### To do
Using the entries that follow, count the lines containing the word "bérlet" and give that number by itself.

### Saved data entries
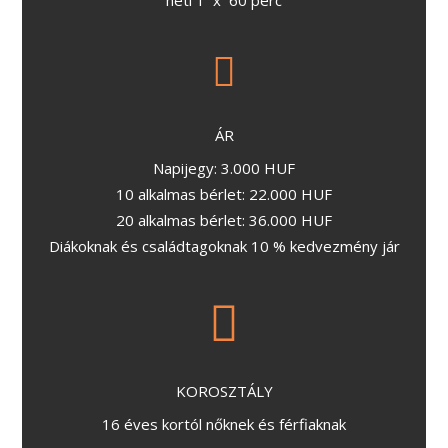
heti 1 x 60 perc
ÁR
Napijegy: 3.000 HUF
10 alkalmas bérlet: 22.000 HUF
20 alkalmas bérlet: 36.000 HUF
Diákoknak és családtagoknak 10 % kedvezmény jár
KOROSZTÁLY
16 éves kortól nőknek és férfiaknak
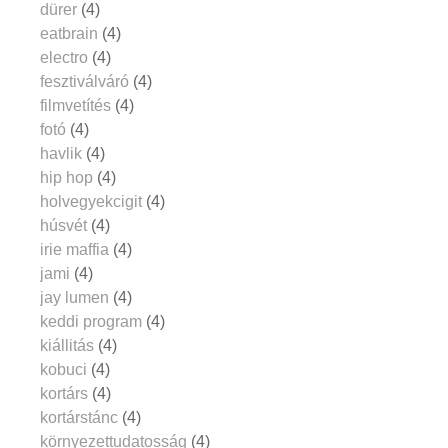
dürer
(4)
eatbrain
(4)
electro
(4)
fesztiválváró
(4)
filmvetítés
(4)
fotó
(4)
havlik
(4)
hip hop
(4)
holvegyekcigit
(4)
húsvét
(4)
irie maffia
(4)
jami
(4)
jay lumen
(4)
keddi program
(4)
kiállitás
(4)
kobuci
(4)
kortárs
(4)
kortárstánc
(4)
környezettudatosság
(4)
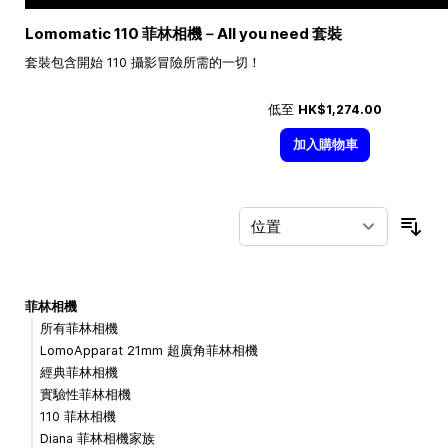
Lomomatic 110 菲林相機－All you need 套裝
套裝包含開始 110 攝影冒險所需的一切！
低至
HK$1,274.00
加入購物車
按
菲林相機
所有菲林相機
LomoApparat 21mm 超廣角菲林相機
經典菲林相機
實驗性菲林相機
110 菲林相機
Diana 菲林相機家族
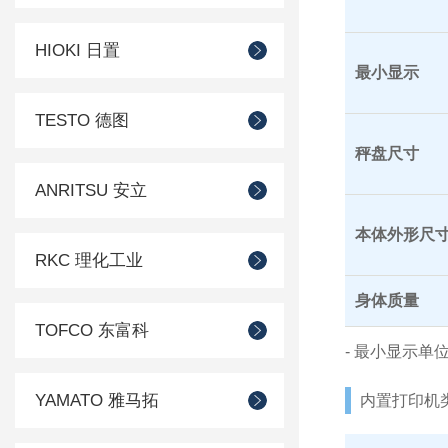
HIOKI 日置
最小显示
TESTO 德图
秤盘尺寸
ANRITSU 安立
本体外形尺
RKC 理化工业
身体质量
TOFCO 东富科
- 最小显示单
YAMATO 雅马拓
内置打印机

### Written response
2